Needing some reassurance

     I'm throwing this electronic bottle onto the waves of the internet ocean, mostly because I need the possible hug I might get back.


     This is Diamond, one of my two cats. A shelter cat, we got her when she was just barely 8 weeks old. Her mother had been dropped off at the shelter and the next day, gave birth to I don't know how many kittens. The shelter doesn't have room to raise a bunch of kittens so they farm them out to people who foster them until they reach an age when they can be put up for adoption.

    The person who fostered Diamond's mother and siblings didn't do a very good job. When we chose Diamond and brought her home, she was unable to walk. She pushed herself along the floor like a brand new kitten. She also had not been properly weaned. I'd had her for less than 48 hours when I realized that she wasn't pooping. She was litter trained, but...no poops. An 8 week old kitten poops a lot. So I took her to my vet, who realized that the kitten had been eating kitty litter and her anus was 'cemented shut'. An xray of her bowels showed they were so full of feces that they were pressing up against her pyloric valve!
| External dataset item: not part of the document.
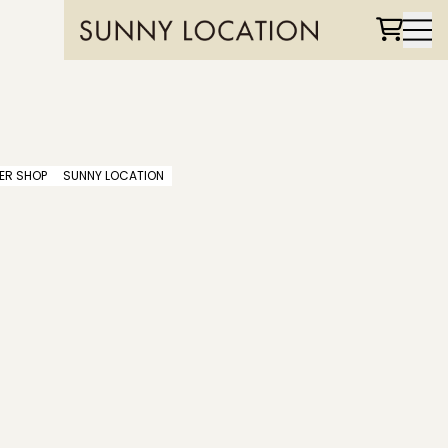
ER SHOP
SUNNY LOCATION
    She spent the next week in the vets, them trying desperately to get her to poop, and her bowels completely untrained to do so. It took a heavy drug of the sort that is not usually approved for kittens to get things moving. 

    She came home, traumatized by a week at the vets, and still unable to walk. We attributed that to the possibility that the fosterer had never, ever let the kittens out of a small kennel.
   She quickly learned to walk and now has no problems with walking or running, but she is clumsy and doesn't jump with the assurance that most cats do. This is a lesson for everyone out there planning on raising cats, dogs and horses for sale. Babies need plenty of room to run, jump, and just learn how to move. All those mental connections are made as babies, and if they aren't allowed to form, they NEVER do as adults.  Keeping a foal in a small pen may keep it safe, but it will never, ever learn how to move as well as one that is allowed plenty of room to run. 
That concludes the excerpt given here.